A 600 GHz Orthomode Transducer based on a Waveguide Integrated Wire Grid Polarizer
Paper in proceedings, 2012
Abstract — We present a new type of orthomode transducer (OMT), involving the integration of a quasi-optical
component, namely a wire grid polarizer (WGP), with an E-plane probe transition, in a waveguide topology. The goal has
been to create a lightweight and compact device for waveguide integration, capable of covering all frequency channels to
be used by the FIRE instrument¤
The design consists of a metallic split block, in which a quadratic waveguide supporting the two fundamental
modes of propagation (TE10 and TE01), is formed using regular CNC milling. Just as its quasi-optical counterpart, i.e. a
free standing WGP, a waveguide integrated WGP insert is used to separate the two orthogonal TE modes, which are
either reflected or transmitted (depending on polarization). A planar E-plane waveguide probe transition realized on a
GaAs membrane is used inside a square waveguide to extract the reflected mode without affecting the transmitted mode.
For a first proof of concept the OMT has been designed for the possibility of full characterization and therefore the
transmitted mode is guided through a stepped impedance transformer to a standard rectangular waveguide interface,
while a second E-plane probe transition to a rectangular waveguide, is used for the reflected mode.
Simulations carried out using Ansoft HFSS show that the OMT design can be made relatively broadband
(currently about ~14% with a return loss better than 15 dBs) and with cross-polarizations better than 30 dB. The probe
and WGP can be manufactured using high precision photolithography or E-beam lithography making it scalable to both
lower and higher frequency bands. Assembling an OMT of this type involves mounting of small membrane structures (< 1
mm) into waveguides and the design can thus be subject to misalignment errors which may degrade the performance.

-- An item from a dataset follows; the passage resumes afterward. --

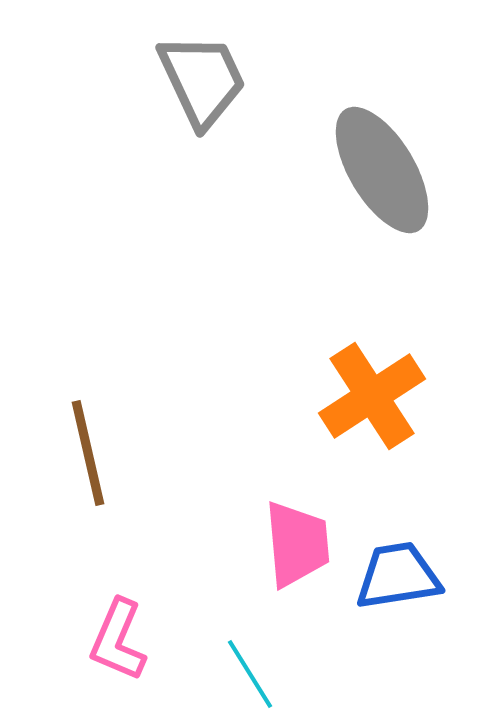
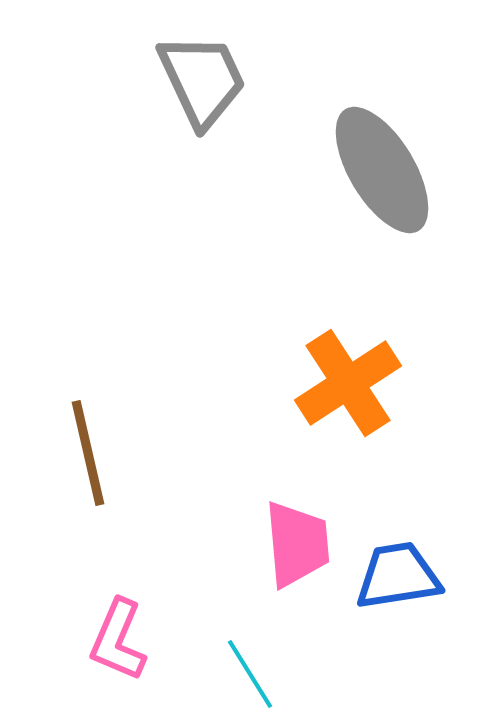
orange cross: moved 24 px left, 13 px up
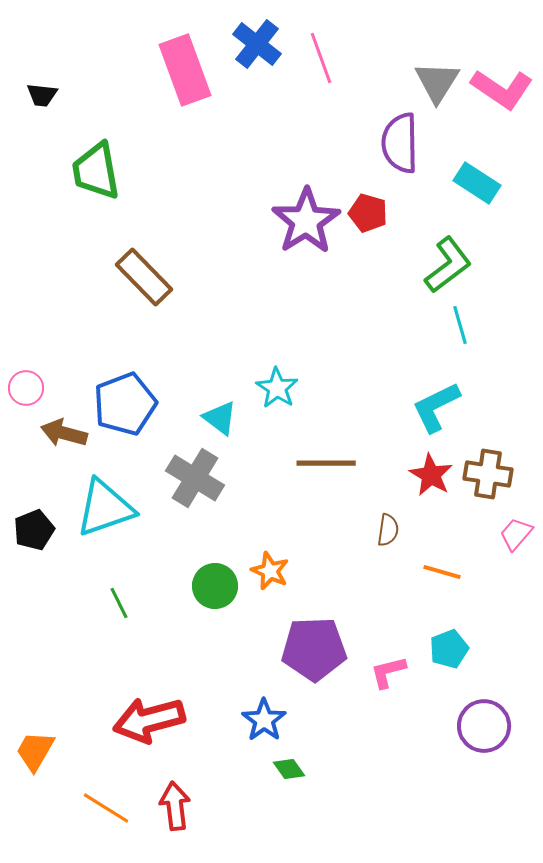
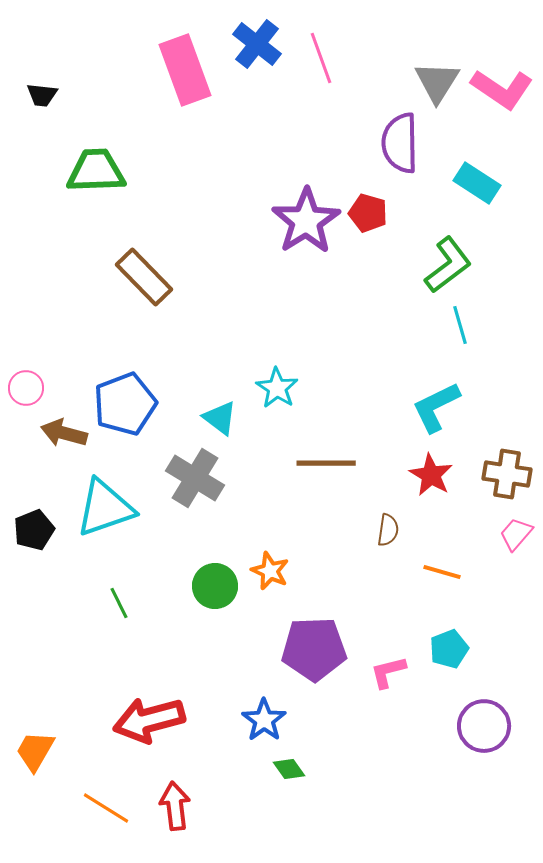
green trapezoid at (96, 171): rotated 98 degrees clockwise
brown cross at (488, 474): moved 19 px right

Hence, a tolerance analysis identifying the most sensitive parameters will be presented together with the different design
trade-offs. Practical aspects regarding the assembly of the waveguide probe and WGP into the block will also be
presented along with S-parameters measurements. It is the belief of the authors that this new type of OMT concept will
allow for broadband operation with relative low losses at high frequencies (i.e. above 600 GHz), where regular WGPs so
far has been the most common way to separate two signals of orthogonal polarizations.